E’ stato un Natale 2019 “ad alta definizione” quello del Coro Penne Nere di Aosta. La trentunesima edizione del suo concerto natalizio, svoltosi la sera del 20 dicembre in un Teatro Giacosa di Aosta esaurito, è stata, infatti, caratterizzata dalla focalizzazione su alcune parole chiave dei canti attraverso letture fatte da alcuni coristi. Spaziando dal “Dizionario del diavolo” di Ambrose Bierce al “Manuale delle scienze naturali e della fauna della Valle d’Aosta”.
«Andiamo un po’ in controtendenza con gli stereotipi del Natale,- ha spiegato Pascal Roveyaz– ma bisogna che le parole tornino ad avere un loro peso.» L’idea è stata proprio di questo trentottenne architetto prestato all’insegnamento della Storia dell’Arte. Entrato nel coro dal 2006, si è distinto per la vivacità delle sue presentazioni.

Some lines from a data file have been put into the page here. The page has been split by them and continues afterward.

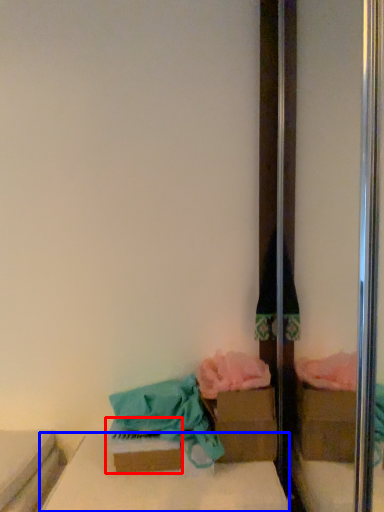 Question: Which object is closer to the camera taking this photo, cardboard box (highlighted by a red box) or furniture (highlighted by a blue box)?

Choices:
 (A) cardboard box
 (B) furniture

Answer: (B) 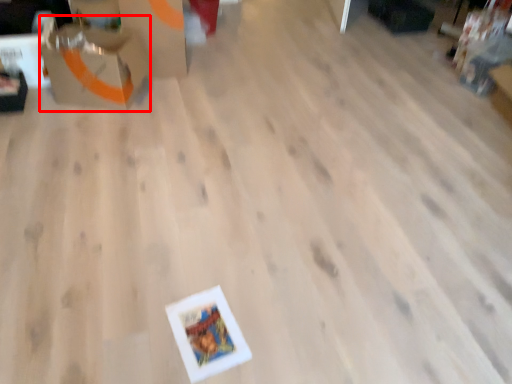 Question: From the image's perspective, where is cardboard box (annotated by the red box) located in relation to cardboard box in the image?

Choices:
 (A) below
 (B) above

Answer: (A) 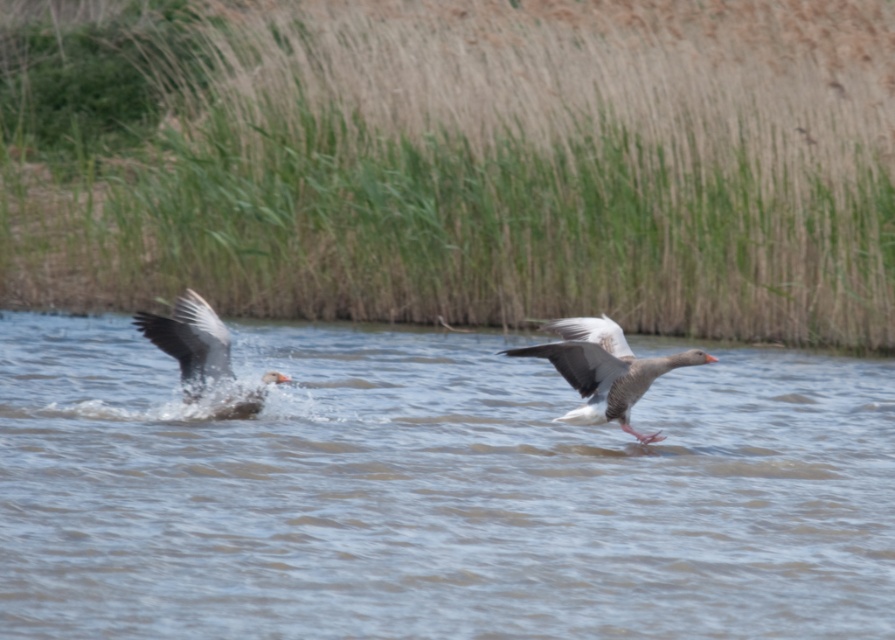 Question: Which point appears farthest from the camera in this image?

Choices:
 (A) (273, 339)
 (B) (831, 22)

Answer: (B)

Question: Is green grass reed at upper center further to the viewer compared to gray matte duck at left?

Choices:
 (A) yes
 (B) no

Answer: (A)

Question: Is gray matte duck at center behind gray matte duck at left?

Choices:
 (A) no
 (B) yes

Answer: (A)

Question: Which of the following is the farthest from the observer?

Choices:
 (A) (166, 352)
 (B) (582, 420)

Answer: (A)

Question: Which of the following is the farthest from the observer?

Choices:
 (A) gray matte duck at center
 (B) gray matte duck at left
 (C) green grass reed at upper center

Answer: (C)

Question: Is green grass reed at upper center bigger than gray matte duck at left?

Choices:
 (A) no
 (B) yes

Answer: (B) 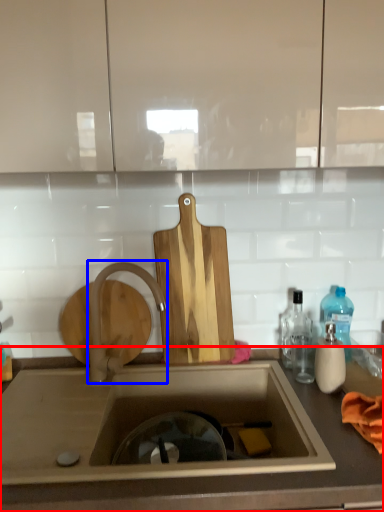 Question: Which of the following is the farthest to the observer, countertop (highlighted by a red box) or tap (highlighted by a blue box)?

Choices:
 (A) countertop
 (B) tap

Answer: (B) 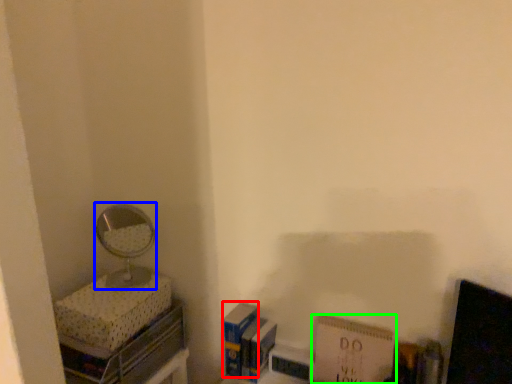 Question: Which object is the closest to the paperback book (highlighted by a red box)? Choose among these: mirror (highlighted by a blue box) or paperback book (highlighted by a green box).

Choices:
 (A) mirror
 (B) paperback book

Answer: (B) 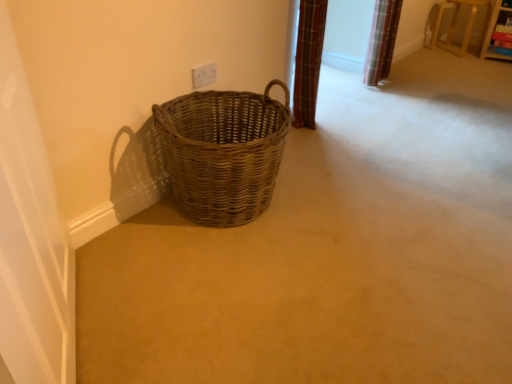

Da due anni poi, a Natale, cura per le Penne Nere la regia di veri e propri spettacoli che hanno abbattuto le barriere tra i generi musicali, ospitando lo scorso anno L’Orage e quest’anno i Tamtando.
Il 20 dicembre è stato proprio il gruppo guidato da Marco Giovinazzo a condividere con il coro il palco del Teatro Giacosa, addobbato da Marco Marzini con un centinaio di ipnotiche strisce bianche, che scendevano dal soffitto, a mò di stelle filanti o, come ha spiegato Pascal, scie luminose nelle foto scattate con diaframma aperto e tempi di esposizione lunghi.Al suo storico direttore artistico, Marco Giovinazzo, Pascal ha chiesto di spiegare il significato di parole come “Africa”, di cui il gruppo conosce bene i ritmi, ma, anche, i problemi. O “Mugan”, numero venti in lingua dioula, che è il titolo dell’ultimo cd che nel 2019 ha festeggiato i loro 20 anni di vita. O, ancora, progettoAniké (con cui i Tamtando hanno stabilito una cooperazione culturale con il Burkina Faso) che è stato il destinatario della raccolta benefica associata ad un concerto che, non a caso, è stato intitolato “Voci [e percussioni] all’unisono [e a tempo], in favore del progettoAniké”. Nella parte finale due gruppi hanno suonato insieme alcuni set di percussioni e cantato “VamuvambaToubab”, brano tratto proprio da Mugan.
Momenti tutti animati dal vulcanico Pascal, che, nero a metà (avendo scoperto le gambe annerite), si è trasformato in un griot sui generis, che, percuotendo un tamburo, ha declamato istrionicamente proverbi africani. Il set iniziale delle Penne Nere è iniziato con due canti natalizi come il “Gaudete” di un anonimo del XVI secolo e “Notte santa” di Bepi De Marzi. E’ seguita “La regina Tresenga”, del pioniere della musica elettronica e disco Giorgio Moroder, dedicato a Marilena Alberti, la “Sportelli in gonnella”, com’era chiamata per il piglio direttoriale, che dopo otto anni, giusto un anno fa, ha ceduto la testa del coro a Fabrizio Engaz. La mano del giovane direttore si è evidenziata in canti come “Chante mon Cœur pays aime” di Pierre Kaelin, “L’amour de moy” di un anonimo del XV secolo, “In be momen” di Corrado Margutti e “Silenzio di neve” di Marco Maiero. La parola “paradosso” ha introdotto, infine, “Una tomba per Alice” di Mario Marelli, dedicato ad piccola zingara che vive ai bordi della società, simbolo del paradosso di chi pensa che vivere senza radici sia il massimo della libertà per poi scontrarsi con popoli stanziali che rimarcano i confini.